What is required: Copy out the line that contains "ПОСТЕЛЬНОЕ БЕЛЬЕ ИЗ ТВИЛ-САТИНА" and the lines after it through the final one in the entries below, exactly, with no other lines.

Dataset records:
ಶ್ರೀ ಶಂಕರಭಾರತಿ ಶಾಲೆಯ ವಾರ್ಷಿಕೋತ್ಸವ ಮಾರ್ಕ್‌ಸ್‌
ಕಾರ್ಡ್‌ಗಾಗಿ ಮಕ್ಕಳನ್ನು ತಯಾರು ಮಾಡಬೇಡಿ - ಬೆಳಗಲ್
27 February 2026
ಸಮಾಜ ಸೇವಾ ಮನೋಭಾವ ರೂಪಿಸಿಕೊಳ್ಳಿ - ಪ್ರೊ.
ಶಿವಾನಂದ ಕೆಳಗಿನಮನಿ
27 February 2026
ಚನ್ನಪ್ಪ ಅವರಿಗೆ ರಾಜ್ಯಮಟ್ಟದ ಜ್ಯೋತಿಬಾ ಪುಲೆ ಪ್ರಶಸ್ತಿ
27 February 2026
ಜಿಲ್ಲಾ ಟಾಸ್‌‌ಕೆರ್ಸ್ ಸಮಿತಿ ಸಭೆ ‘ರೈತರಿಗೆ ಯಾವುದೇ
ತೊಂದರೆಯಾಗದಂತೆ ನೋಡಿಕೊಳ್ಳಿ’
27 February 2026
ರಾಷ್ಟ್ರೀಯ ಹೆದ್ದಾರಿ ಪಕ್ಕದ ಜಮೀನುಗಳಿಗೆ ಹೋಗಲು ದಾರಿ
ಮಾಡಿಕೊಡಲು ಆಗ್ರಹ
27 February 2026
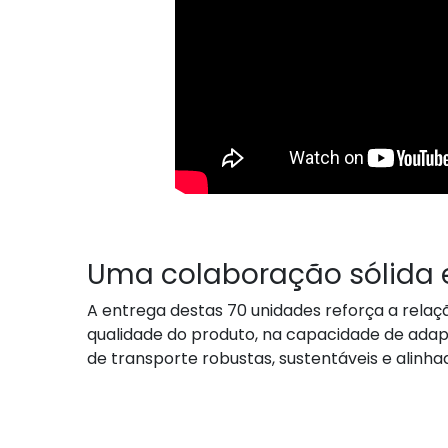
Uma colaboração sólida 
A entrega destas 70 unidades reforça a relaçã
qualidade do produto, na capacidade de ada
de transporte robustas, sustentáveis e alinhad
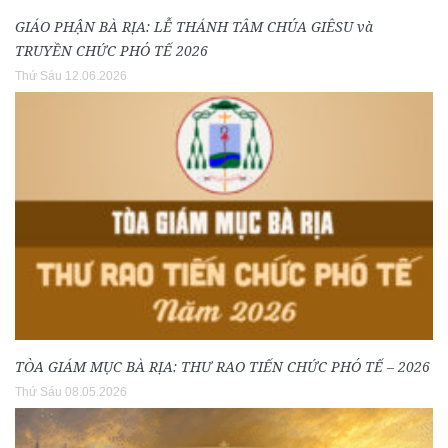
GIÁO PHẬN BÀ RỊA: LỄ THÁNH TÂM CHÚA GIÊSU và
TRUYỀN CHỨC PHÓ TẾ 2026
Thứ Sáu 12.06.2026
TÒA GIÁM MỤC BÀ RỊA: THƯ RAO TIẾN CHỨC PHÓ TẾ – 2026
Thứ Sáu 08.05.2026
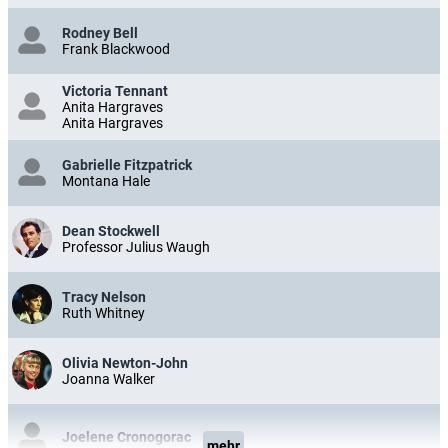
Rodney Bell
Frank Blackwood
Victoria Tennant
Anita Hargraves
Anita Hargraves
Gabrielle Fitzpatrick
Montana Hale
Dean Stockwell
Professor Julius Waugh
Tracy Nelson
Ruth Whitney
Olivia Newton-John
Joanna Walker
Joelene Cronogorac
mehr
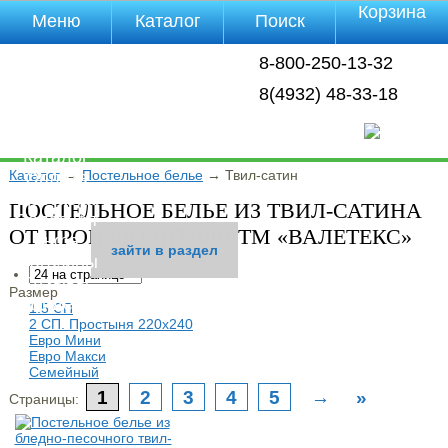
Корзина
Меню
Каталог
Поиск
Уцененные
8-800-250-13-32
товары
О компании
8(4932) 48-33-18
Контакты
Прайс-лист
Каталог
Каталог
→
Постельное белье
→
Твил-сатин
Оплата
Доставка
ПОСТЕЛЬНОЕ БЕЛЬЕ ИЗ ТВИЛ-САТИНА
Полезная
ОТ ПРОИЗВОДИТЕЛЯ ТМ «ВАЛЕТЕКС»
инфа
зайти в раздел
зайти в раздел
зайти в раздел
зайти в раздел
зайти в раздел
зайти в раздел
зайти в раздел
зайти в раздел
зайти в раздел
зайти в раздел
зайти в раздел
зайти в раздел
зайти в раздел
зайти в раздел
зайти в раздел
зайти в раздел
зайти в раздел
зайти в раздел
зайти в раздел
зайти в раздел
зайти в раздел
зайти в раздел
зайти в раздел
зайти в раздел
Магазины
Отзывы
Размер
Видео
1.5 СП
2 СП. Простыня 220х240
Евро Мини
Евро Макси
Семейный
1
2
3
4
5
→
»
Страницы:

Output below:
ПОСТЕЛЬНОЕ БЕЛЬЕ ИЗ ТВИЛ-САТИНА
Полезная
ОТ ПРОИЗВОДИТЕЛЯ ТМ «ВАЛЕТЕКС»
инфа
зайти в раздел
зайти в раздел
зайти в раздел
зайти в раздел
зайти в раздел
зайти в раздел
зайти в раздел
зайти в раздел
зайти в раздел
зайти в раздел
зайти в раздел
зайти в раздел
зайти в раздел
зайти в раздел
зайти в раздел
зайти в раздел
зайти в раздел
зайти в раздел
зайти в раздел
зайти в раздел
зайти в раздел
зайти в раздел
зайти в раздел
зайти в раздел
Магазины
Отзывы
Размер
Видео
1.5 СП
2 СП. Простыня 220х240
Евро Мини
Евро Макси
Семейный
1
2
3
4
5
→
»
Страницы:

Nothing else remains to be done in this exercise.